### Your instructions
Write out each line of the entries below that holds the word "role".

### Provided material
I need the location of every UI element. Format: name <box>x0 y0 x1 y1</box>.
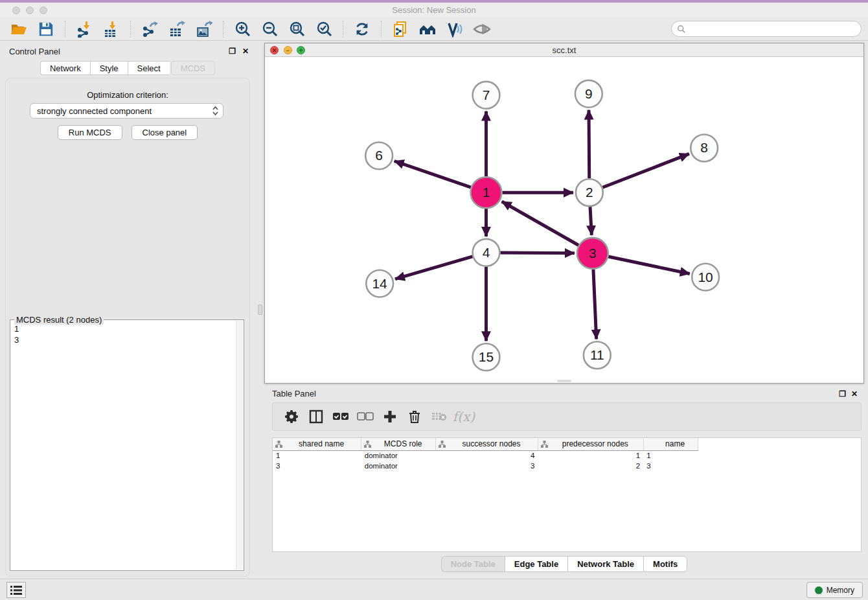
column-header-mcds-role[interactable]: MCDS role <box>361 438 436 450</box>
graph-edge-2-9[interactable] <box>589 110 589 179</box>
export-table-button[interactable] <box>167 19 187 39</box>
table-settings-button[interactable] <box>280 407 303 426</box>
chevron-up-down-icon <box>212 106 219 116</box>
hierarchy-icon <box>275 441 282 448</box>
create-column-button[interactable] <box>379 407 401 426</box>
graph-edge-1-6[interactable] <box>394 161 471 187</box>
table-header-row: shared name MCDS role successor nodes pr… <box>273 438 861 450</box>
network-resize-grip[interactable] <box>557 380 571 382</box>
optimization-criterion-label: Optimization criterion: <box>6 90 249 100</box>
tab-node-table[interactable]: Node Table <box>441 556 505 572</box>
zoom-out-button[interactable] <box>260 19 279 39</box>
delete-table-button[interactable] <box>428 407 450 426</box>
gear-icon <box>285 410 298 423</box>
show-column-button[interactable] <box>305 407 327 426</box>
control-panel-tabs: Network Style Select MCDS <box>0 61 255 75</box>
delete-column-button[interactable] <box>404 407 426 426</box>
import-network-button[interactable] <box>74 19 94 39</box>
table-row[interactable]: 1dominator411 <box>273 450 861 461</box>
toolbar-separator <box>381 21 382 38</box>
status-bar: Memory <box>0 579 868 600</box>
export-image-button[interactable] <box>194 19 214 39</box>
graph-node-label-4: 4 <box>483 245 490 260</box>
search-input[interactable] <box>686 24 861 34</box>
mcds-result-legend: MCDS result (2 nodes) <box>14 315 104 325</box>
table-tabs: Node Table Edge Table Network Table Moti… <box>264 556 864 572</box>
network-window-titlebar[interactable]: ✕ − + scc.txt <box>265 43 863 57</box>
panel-splitter-handle[interactable] <box>258 305 262 315</box>
column-header-predecessor-nodes[interactable]: predecessor nodes <box>538 438 643 450</box>
network-canvas[interactable]: 7968124314101511 <box>265 58 863 383</box>
clone-network-button[interactable] <box>391 19 410 39</box>
control-panel: Control Panel ❐ ✕ Network Style Select M… <box>0 43 255 579</box>
network-graph: 7968124314101511 <box>265 58 863 383</box>
graph-node-label-8: 8 <box>700 140 708 155</box>
hierarchy-icon <box>439 441 446 448</box>
deselect-all-columns-button[interactable] <box>354 407 376 426</box>
eye-icon <box>473 21 491 38</box>
column-header-successor-nodes[interactable]: successor nodes <box>436 438 538 450</box>
graph-node-label-7: 7 <box>483 87 490 102</box>
tab-select[interactable]: Select <box>128 61 170 75</box>
function-builder-button[interactable]: f(x) <box>453 407 475 426</box>
show-hide-panels-button[interactable] <box>472 19 492 39</box>
graph-edge-2-3[interactable] <box>590 207 591 235</box>
plus-icon <box>383 410 396 423</box>
import-table-icon <box>103 21 120 38</box>
trash-icon <box>408 410 421 424</box>
mcds-panel: Optimization criterion: strongly connect… <box>5 78 250 577</box>
application-window: Session: New Session <box>0 0 868 600</box>
search-icon <box>677 25 686 34</box>
first-neighbors-button[interactable] <box>418 19 437 39</box>
fx-icon: f(x) <box>453 409 475 424</box>
zoom-in-button[interactable] <box>233 19 252 39</box>
cyndex-button[interactable] <box>445 19 464 39</box>
network-view-window: ✕ − + scc.txt 7968124314101511 <box>264 43 864 384</box>
open-session-button[interactable] <box>9 19 29 39</box>
result-scrollbar[interactable] <box>236 321 243 570</box>
table-panel: Table Panel ❐ ✕ <box>264 386 864 576</box>
graph-edge-4-3[interactable] <box>500 253 575 253</box>
tab-style[interactable]: Style <box>90 61 128 75</box>
column-header-name[interactable]: name <box>643 438 698 450</box>
export-network-button[interactable] <box>140 19 159 39</box>
tab-mcds[interactable]: MCDS <box>171 61 215 75</box>
task-history-button[interactable] <box>6 582 26 598</box>
graph-edge-4-14[interactable] <box>395 257 472 279</box>
memory-button[interactable]: Memory <box>806 582 863 598</box>
table-panel-float-button[interactable]: ❐ <box>839 389 846 398</box>
table-row[interactable]: 3dominator323 <box>273 461 861 471</box>
close-panel-button[interactable]: Close panel <box>131 125 198 140</box>
zoom-selected-button[interactable] <box>314 19 334 39</box>
tab-network[interactable]: Network <box>40 61 90 75</box>
graph-node-label-6: 6 <box>375 148 383 163</box>
tab-motifs[interactable]: Motifs <box>643 556 687 572</box>
zoom-fit-button[interactable] <box>287 19 306 39</box>
control-panel-float-button[interactable]: ❐ <box>229 47 236 56</box>
criterion-value: strongly connected component <box>37 106 152 116</box>
tab-network-table[interactable]: Network Table <box>567 556 643 572</box>
refresh-styles-button[interactable] <box>352 19 372 39</box>
control-panel-close-button[interactable]: ✕ <box>242 47 249 56</box>
graph-node-label-3: 3 <box>589 246 597 260</box>
graph-node-label-1: 1 <box>483 185 490 200</box>
column-header-shared-name[interactable]: shared name <box>273 438 361 450</box>
graph-edge-3-1[interactable] <box>502 202 578 245</box>
tab-edge-table[interactable]: Edge Table <box>505 556 567 572</box>
graph-edge-2-8[interactable] <box>602 154 689 187</box>
graph-node-label-15: 15 <box>479 349 494 364</box>
graph-edge-3-11[interactable] <box>593 270 597 340</box>
graph-edge-3-10[interactable] <box>608 257 690 274</box>
select-all-columns-button[interactable] <box>330 407 352 426</box>
network-window-title: scc.txt <box>265 45 863 55</box>
table-panel-close-button[interactable]: ✕ <box>851 389 858 398</box>
import-table-button[interactable] <box>102 19 121 39</box>
run-mcds-button[interactable]: Run MCDS <box>58 125 122 140</box>
houses-icon <box>418 21 437 38</box>
save-session-button[interactable] <box>36 19 56 39</box>
table-toolbar: f(x) <box>272 402 862 431</box>
search-field[interactable] <box>671 21 862 37</box>
criterion-select[interactable]: strongly connected component <box>30 103 223 119</box>
toolbar-separator <box>130 21 131 38</box>
graph-node-label-11: 11 <box>590 347 604 362</box>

### Reply
column-header-mcds-role[interactable]: MCDS role <box>361 438 436 450</box>
table-header-row: shared name MCDS role successor nodes pr… <box>273 438 861 450</box>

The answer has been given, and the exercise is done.